Based on the findings outlined in the previous paragraphs the working hypothesis for the
present proposal is that exposure to mild IH leads to LTF of upper airway muscle activity
that manifests in increased stability of the upper airway, which could ultimately reduce the
CPAP required to treat OSA. As previously reported, a reduction in the therapeutic pressure
necessary for the maintenance of airway patency leads to improved comfort and ultimately
treatment compliance, which is approximately 40 % amongst users. Indeed, the preliminary data
shows that following acute exposure to IH during sleep, and repeated daily exposure to IH
during wakefulness, the therapeutic pressure required for the maintenance of upper airway
patency was significantly reduced during sleep. The reduced therapeutic pressure was also
coupled to a reduction in upper airway resistance and the critical closing pressure. These
modifications ultimately led to increased CPAP compliance. The numerous co‐morbidities listed
in the initial paragraph, which have been linked to hallmarks of sleep apnea (e.g. sleep
fragmentation and severe IH), could be significantly improved by increased compliance to
CPAP. In addition, as outlined above, IH may directly impact on a variety of co‐morbidities
associated with sleep apnea independent of CPAP compliance. Collectively, exposure to IH
could impact on comorbidities linked to sleep apnea both directly and via improved
therapeutic compliance to CPAP.

Thus, our proposal will determine if mild IH can serve as an adjunct therapy coupled to CPAP
to mitigate associated co‐morbidities via its direct effects on a variety of autonomic,
cardiovascular, neurocognitive and metabolic measures and indirectly by improving CPAP
compliance. Autonomic and cardiovascular modifications will be the primary outcome measures
coupled to secondary neurocognitive measures. In addition, metabolic, inflammatory and
angiogenic/vasculogenic biomarkers will be measured to indicate the safety and efficacy of
exposure to IH.

Inclusion Criteria:

- Body mass index < 40 kg/m^2.

- 18 to 60 years old.

- Newly diagnosed sleep apnea (i.e. apnea/hypopnea index < 80 events per hour - average
nocturnal oxygen saturation > 85 %) that has not been treated.

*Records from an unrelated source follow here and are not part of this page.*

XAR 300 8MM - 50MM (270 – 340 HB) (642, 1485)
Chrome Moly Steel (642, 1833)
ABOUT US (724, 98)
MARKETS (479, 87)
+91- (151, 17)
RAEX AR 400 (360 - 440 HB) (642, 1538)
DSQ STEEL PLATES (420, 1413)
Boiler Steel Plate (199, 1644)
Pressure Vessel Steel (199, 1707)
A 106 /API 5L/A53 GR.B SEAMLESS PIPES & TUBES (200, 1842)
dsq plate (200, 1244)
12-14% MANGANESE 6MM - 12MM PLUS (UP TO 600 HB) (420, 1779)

- Diagnosed with prehypertension or Stage 1 hypertension as categorized by the American
Heart Association

- Not pregnant.

- Normal lung function.

- Minimal alcohol consumption (i.e. no more than the equivalent of a glass of wine/day)

- A typical sleep/wake schedule (i.e. participants will not be night shift workers or
have recently travelled across time zones).

Exclusion Criteria:

- Any disease other than high blood pressure and sleep apnea.

- Medications for high blood pressure and sleep promoting supplements including
melatonin

- Current effective CPAP usage (greater than 4 hours per night).

- Night Shift workers or recently traveled across time zones.